1842年に初演されたオペラ『ナブッコ』は、旧約聖書の「バビロン捕囚」を題材とした物語で、作曲家ヴェルディ若き日の出世作。初演当時、オーストリアの支配下にあり、小国分立の状態にあったイタリアの統一運動を推進するものとして熱狂的に迎えられ、 合唱曲「ゆけ、わが思いよ、金色の翼にのって」はイタリア第二の国歌とも言われている。

今回の新制作で最も注目なのは、現代を代表するオペラ演出家のひとり、グラハム・ヴィックの演出だろう。「上演する国の社会や文化に根付くかたちで作品を演出すること」に最も心血を注ぐと語るヴィックは、旧約聖書の唯一神の存在が根底となっている『ナブッコ』を「東京のための作品」として大胆に読み替えてみせた。

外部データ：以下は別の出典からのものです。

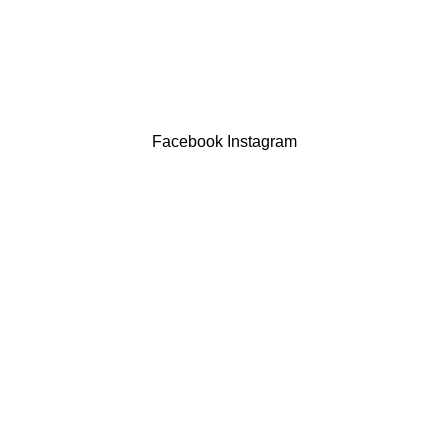
LIVRO DE RECLAMAÇÕES
Drogaria São Luís Lda. NIF 517922827
Powered by Brasfone Digital
Facebook
Instagram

舞台装置はエルサレムから、高級ブランドショップやアップルストア風の店が並ぶショッピングモールへと化し、ヘブライ人たちはブランドものを身にまとった富裕層に、ナブコドノゾール王率いるバビロニアの軍勢はテロリスト風の集団へと変貌。バビロン捕囚における征服者と被征服者の関係は、貧富の差とそれが巻き起こす暴力への衝動、唯一神への信仰は、人間の力を超越した自然への畏敬の念と解釈できる読み替えで、現代社会に通じるテーマがちりばめられている。

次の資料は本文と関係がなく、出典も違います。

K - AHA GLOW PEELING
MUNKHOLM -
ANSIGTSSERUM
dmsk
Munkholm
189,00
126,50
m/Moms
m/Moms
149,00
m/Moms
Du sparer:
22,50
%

「劇場は舞台との出会いの場であるべき」という信念をもつヴィックは、恐らく観客の反応が賛否両論となることは想定済みのはず。それほど刺激に満ちた、大胆な読み替えだ。ただし本作は、あらゆる観客にとって、作品に抱いていた既成概念を覆し、新作に出会った時のような鮮烈さでもって迫ってくることは確かだろう。

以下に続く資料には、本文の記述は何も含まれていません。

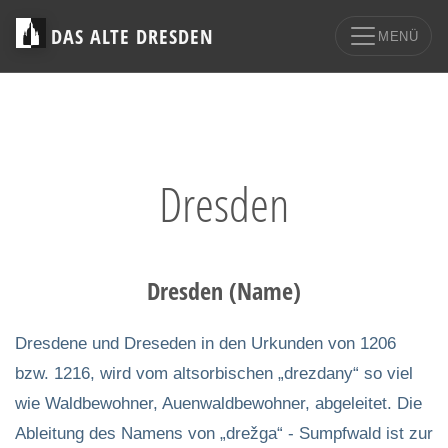
DAS ALTE DRESDEN
MENÜ
Dresden
Dresden (Name)
Dresdene und Dreseden in den Urkunden von 1206
bzw. 1216, wird vom altsorbischen „drezdany“ so viel
wie Waldbewohner, Auenwaldbewohner, abgeleitet. Die
Ableitung des Namens von „drežga“ - Sumpfwald ist zur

また、この格別際立った演出の魅力を、より一層引き出していたのが音楽面での充実だ。METなどでも『ナブッコ』を指揮し成功を収めたパオロ・カリニャーニのタクトは、非常に精緻なアンサンブルを作り上げ、これぞ正統派ヴェルディ・オペラといえる重厚なサウンドに。歌手陣も、物語のキーパーソン、王女アビガイッレ役のマリアンネ・コルネッティ、ナブッコ役を務めた世界的ヴェルディ歌手のルチオ・ガッロを筆頭に、ハイレベルな歌唱を披露。そして初日公演で最も熱い喝采を浴びたのが、新国立劇場が誇る合唱団だ。演出面での多彩な要求にも応えながら、終止均整のとれた、表現力あふれるハーモニーを披露。最大の聴かせどころである、第3部の「ゆけ、わが思いよ、金色の翼にのって」では、近年ますます高い評価を得る合唱団の真骨頂が如何なく発揮されたといえるだろう。

新国立劇場オペラ「ナブッコ」の残る公演は、5月22日(水)・25日(土)・29日(水)・6月1日(土)・4日(火)の全5回。いずれも新国立劇場オペラパレスにて開催。チケットは発売中。